### Work item
Where the records contain images, omit them, and repeat everything else word for word.

### Material provided
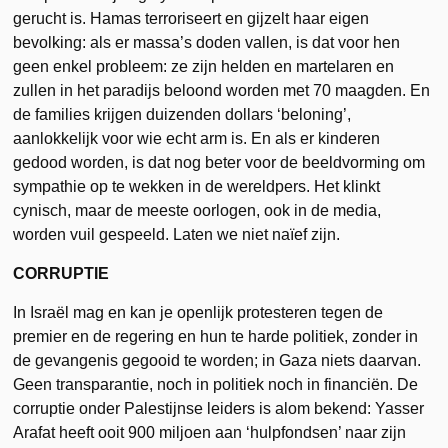
gerucht is. Hamas terroriseert en gijzelt haar eigen
bevolking: als er massa’s doden vallen, is dat voor hen
geen enkel probleem: ze zijn helden en martelaren en
zullen in het paradijs beloond worden met 70 maagden. En
de families krijgen duizenden dollars ‘beloning’,
aanlokkelijk voor wie echt arm is. En als er kinderen
gedood worden, is dat nog beter voor de beeldvorming om
sympathie op te wekken in de wereldpers. Het klinkt
cynisch, maar de meeste oorlogen, ook in de media,
worden vuil gespeeld. Laten we niet naïef zijn.
CORRUPTIE
In Israël mag en kan je openlijk protesteren tegen de
premier en de regering en hun te harde politiek, zonder in
de gevangenis gegooid te worden; in Gaza niets daarvan.
Geen transparantie, noch in politiek noch in financiën. De
corruptie onder Palestijnse leiders is alom bekend: Yasser
Arafat heeft ooit 900 miljoen aan ‘hulpfondsen’ naar zijn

### Output of the task
gerucht is. Hamas terroriseert en gijzelt haar eigen
bevolking: als er massa’s doden vallen, is dat voor hen
geen enkel probleem: ze zijn helden en martelaren en
zullen in het paradijs beloond worden met 70 maagden. En
de families krijgen duizenden dollars ‘beloning’,
aanlokkelijk voor wie echt arm is. En als er kinderen
gedood worden, is dat nog beter voor de beeldvorming om
sympathie op te wekken in de wereldpers. Het klinkt
cynisch, maar de meeste oorlogen, ook in de media,
worden vuil gespeeld. Laten we niet naïef zijn.
CORRUPTIE
In Israël mag en kan je openlijk protesteren tegen de
premier en de regering en hun te harde politiek, zonder in
de gevangenis gegooid te worden; in Gaza niets daarvan.
Geen transparantie, noch in politiek noch in financiën. De
corruptie onder Palestijnse leiders is alom bekend: Yasser
Arafat heeft ooit 900 miljoen aan ‘hulpfondsen’ naar zijn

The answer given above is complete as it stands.